The National Fair Housing Alliance (NFHA) announced at a news conference the filing of a discrimination complaint against Re/Max East West, a major DuPage County, Illinois, real estate company. In Washington, William Ampofo, owner of Realty Depot USA, speaks of discrimination in the nation’s capitol.
The NFHA complaint, filed with the U.S. Department of Housing and Urban Development, results from testing conducted in suburban Chicago communities in both DuPage and Cook Counties. NFHA's investigation reveals a dramatic pattern of steering based on race and national origin.
Agents of Re/Max East West consistently and repeatedly showed potential White homebuyers homes in White communities and showed potential Latino homebuyer’s homes in minority communities. In addition to illegal steering in violation of the Fair Housing Act, agents made negative comments to White home buyers about minority communities.
In April, NFHA filed a similar discrimination complaint with the Department of Housing and Urban Development against an Atlanta area Caldwell Banker franchisee. In July, NFHA filed a complaint against Century 21 Town and Country, located in the Detroit metropolitan area.
“Discrimination still exits in this country,” added Ampofo, owner of Realty Depot USA. “Last year, in a continuing education class, the instructor showed a video of a young Black lady from Georgetown University Law School who was looking for a place to rent and encountered discrimination right here in our nation’s capitol!”

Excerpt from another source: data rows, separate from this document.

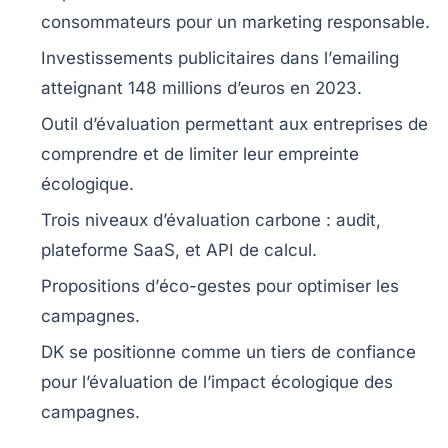
consommateurs pour un
marketing responsable
.
Investissements publicitaires dans l’
emailing
atteignant
148 millions d’euros
en 2023.
Outil d’évaluation permettant aux entreprises de
comprendre
et de
limiter
leur empreinte
écologique.
Trois niveaux d’évaluation carbone :
audit
,
plateforme SaaS
, et
API de calcul
.
Propositions d’
éco-gestes
pour optimiser les
campagnes.
DK se positionne comme un
tiers de confiance
pour l’évaluation de l’impact écologique des
campagnes.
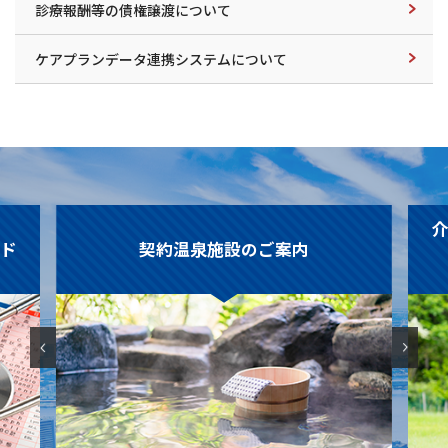
診療報酬等の債権譲渡について
ケアプランデータ連携システムについて
ド
契約温泉施設のご案内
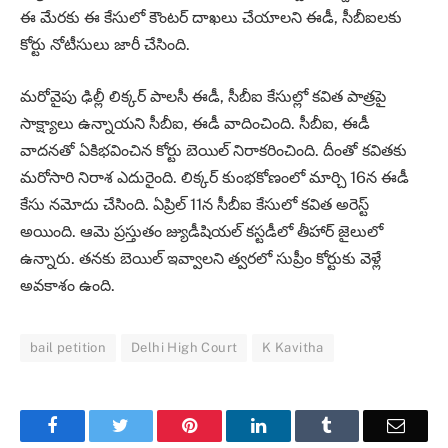
ఈ మేరకు ఈ కేసులో కౌంటర్ దాఖలు చేయాలని ఈడీ, సీబీఐలకు
కోర్టు నోటీసులు జారీ చేసింది.
మరోవైపు ఢిల్లీ లిక్కర్ పాలసీ ఈడీ, సీబీఐ కేసుల్లో కవిత పాత్రపై
సాక్ష్యాలు ఉన్నాయని సీబీఐ, ఈడీ వాదించింది. సీబీఐ, ఈడీ
వాదనతో ఏకిభవించిన కోర్టు బెయిల్ నిరాకరించింది. దీంతో కవితకు
మరోసారి నిరాశ ఎదురైంది. లిక్కర్ కుంభకోణంలో మార్చి 16న ఈడీ
కేసు నమోదు చేసింది. ఏప్రిల్ 11న సీబీఐ కేసులో కవిత అరెస్ట్
అయింది. ఆమె ప్రస్తుతం జ్యుడీషియల్ కస్టడీలో తీహార్ జైలులో
ఉన్నారు. తనకు బెయిల్ ఇవ్వాలని త్వరలో సుప్రీం కోర్టుకు వెళ్లే
అవకాశం ఉంది.
bail petition
Delhi High Court
K Kavitha
Facebook
Twitter
Pinterest
LinkedIn
Tumblr
Email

Ampofo and other agents must periodically take continuing education class as a requirement to get their real estate licenses renewed. He added, “I always tell my agents to ask questions about what the client wants and where the client wants to live versus taking them to places where the agent wants to go.” If realtors ask detail questions before showing clients the available properties, I do not think anyone can accuse a realtor of steering.